Spoonhunter's educational background is rooted in journalism. She earned her Bachelor of Arts degree from the Reynolds School of Journalism at the University of Nevada, Reno and a Master of Journalism degree from the Graduate School of Journalism at the University of California, Berkeley with a documentary film concentration. Her master’s thesis film, Crow Country: Our Right to Food Sovereignty (2020), has screened at festivals and selected venues across the country and has won numerous awards. In all, her films have screened on Alaska Airlines, at the National Museum of the American Indian, The Redford Center, art museums and PBS affiliates.

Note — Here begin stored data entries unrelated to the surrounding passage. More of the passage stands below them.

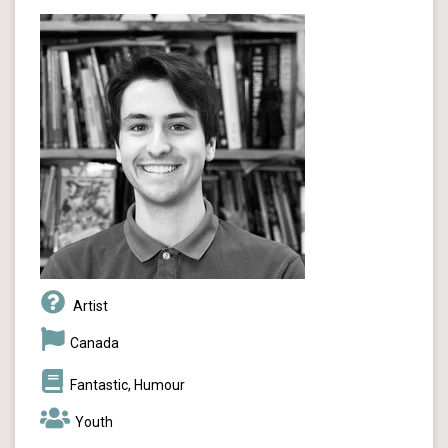
Artist
Canada
Fantastic, Humour
Youth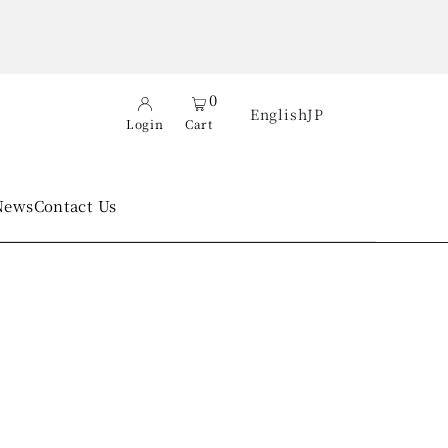
0
English
JP
Login
Cart
News
Contact Us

She serves as director and producer on her first feature-length documentary titled Holder of the Sky (2025). The film is a story of colonization’s continuum in modern-day America that focuses on three tribes in the state of Wisconsin. The film has received support from SFFILM FilmHouse, the International Documentary Association (IDA), Sundance Institute, the National Endowment for the Humanities (NEH), the Center for Independent Documentary (CID), the Native American Media Alliance, the Logan Nonfiction Program, MountainFilm, Nia Tero, Berkeley Film Foundation, and Firelight Media. It is currently in production.

Spoonhunter is an alum of several prestigious organizations like NDN Collective,  Sundance Institute, the National Endowment for the Humanities and the European Film Market’s Toolbox Programme. Currently, she is a fellow at Firelight Media, Open Society Foundations, and a grantee at Chicken & Egg Pictures. She is the founder and CEO of Mahebe Media, LLC— an independent multimedia production company. As a Northern Arapaho citizen, Northern Paiute and Lakota descendent, she understands the impact that the media industry can have on individuals and communities. With that in mind, her goal is to pursue the highest levels of accuracy and ethical standards when crafting stories that contribute to solution-based coverage.